JAMBIUPDATE.CO, JAKARTA – Ketua Umum Partai Gelombang Rakyat (Gelora) Indonesia Anis Matta menilai peran Indonesia dalam menyelesaikan persoalan Palestina saat ini masih bersifat normatif. Maka itu, diperlukan langkah lebih kongkret lagi dalam mendukung kemerdekaan Palestina dan mengakhiri penjajahan zionis Israel.
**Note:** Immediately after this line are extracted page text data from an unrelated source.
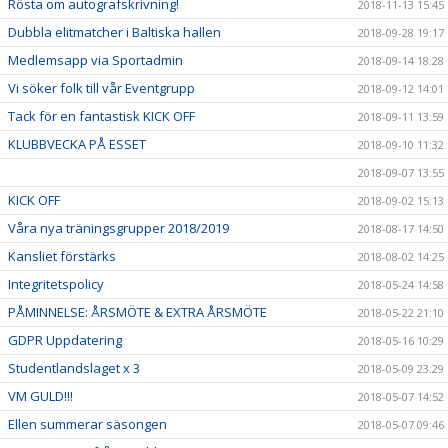
Rösta om autografskrivning!
2018-11-13 15:45
Dubbla elitmatcher i Baltiska hallen
2018-09-28 19:17
Medlemsapp via Sportadmin
2018-09-14 18:28
Vi söker folk till vår Eventgrupp
2018-09-12 14:01
Tack för en fantastisk KICK OFF
2018-09-11 13:59
KLUBBVECKA PÅ ESSET
2018-09-10 11:32
2018-09-07 13:55
KICK OFF
2018-09-02 15:13
Våra nya träningsgrupper 2018/2019
2018-08-17 14:50
Kansliet förstärks
2018-08-02 14:25
Integritetspolicy
2018-05-24 14:58
PÅMINNELSE: ÅRSMÖTE & EXTRA ÅRSMÖTE
2018-05-22 21:10
GDPR Uppdatering
2018-05-16 10:29
Studentlandslaget x 3
2018-05-09 23:29
VM GULD!!!
2018-05-07 14:52
Ellen summerar säsongen
2018-05-07 09:46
Hal itu disampaikan Anis Matta menanggapi pidato Menteri Luar Negeri (Menlu) Retno Marsudi dalam Debat Umum Sidang Pleno ke-67 Sidang Majelis Umum PBB pada Jumat (21/5), dikutip dalam keterangan tertulisnya, Minggu (23/5).
“Menyangkut masalah apa yang dilakukan pemerintah, secara normatif cukup. Tapi tidak sesuai dengan ukuran Indonesia yang besar, sebagai negara muslim terbesar di dunia,” kata Anis.
Menurut Anis, ada dua langkah lebih efektif yang harus dilakukan pemerintah dalam mendukung kemerdekaan Palestina. Yakni memidiasi kelompok-kelompok pejuang di Palestina dan meningkatkan peran signifiikan bagi umat Islam.
“Bersama Turki, Indonesia bisa memediasi dan memfaslitasi kelompok-kelompok pejuang Palestina, Hamas dan Fatah untuk bersatu. Peran mediasi malah dilakukan Rusia, Rusia aktif meediasi karena memiliki aliansi dengan Iran yang mendukung kelompok perlawanan di Palestina,” katanya.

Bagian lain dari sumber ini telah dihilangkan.